Shell has agreed to sell its onshore assets in Gabon for $587m (£470m) to a firm backed by private equity giant Carlyle Group as it pushes on with its divestment drive.
Carlyle-backed Assala Energy will take control of all of Shell's onshore oil and gas operations and related infrastructure in the African country, which produced around 41,000 barrels of oil equivalent per day (boepd) last year.
Around 430 local Shell employees will also become part of Assala once the deal is completed.
Assala, which is led by former Tullow Oil exec David Roux, will assume debt of $285m and will make additional payments of up to $150m depending on production performance and oil prices.

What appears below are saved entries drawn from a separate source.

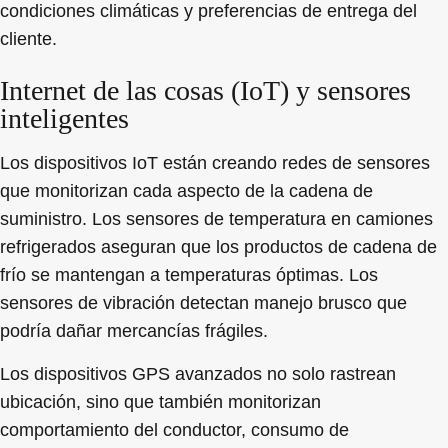
condiciones climáticas y preferencias de entrega del
cliente.
Internet de las cosas (IoT) y sensores
inteligentes
Los dispositivos IoT están creando redes de sensores
que monitorizan cada aspecto de la cadena de
suministro. Los sensores de temperatura en camiones
refrigerados aseguran que los productos de cadena de
frío se mantengan a temperaturas óptimas. Los
sensores de vibración detectan manejo brusco que
podría dañar mercancías frágiles.
Los dispositivos GPS avanzados no solo rastrean
ubicación, sino que también monitorizan
comportamiento del conductor, consumo de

Shell will book an impairment charge of $53m after tax, which will be taken in the first quarter of 2017.
Shell has worked in Gabon for the past 55 years, and Andy Brown, Shell's upstream director, said the decision to divest "was not taken lightly". The deal falls in line with Shell's plan to ditch $30bn worth of assets following the acquisition of BG Group last year.
"Shell will continue to pursue opportunities in sub-Saharan Africa," Brown added.
Private equity investors are making a habit out of snapping up mature oil and gas fields from large, divestment-focused energy groups.
Carlyle, the world's largest private equity fund, will take capital from Carlyle International Energy Partners, a $2.5bn fund that invests in global oil and gas exploration and production, and the $698m Carlyle Sub-Saharan Africa Fund.
The deal is expected to close mid-2017.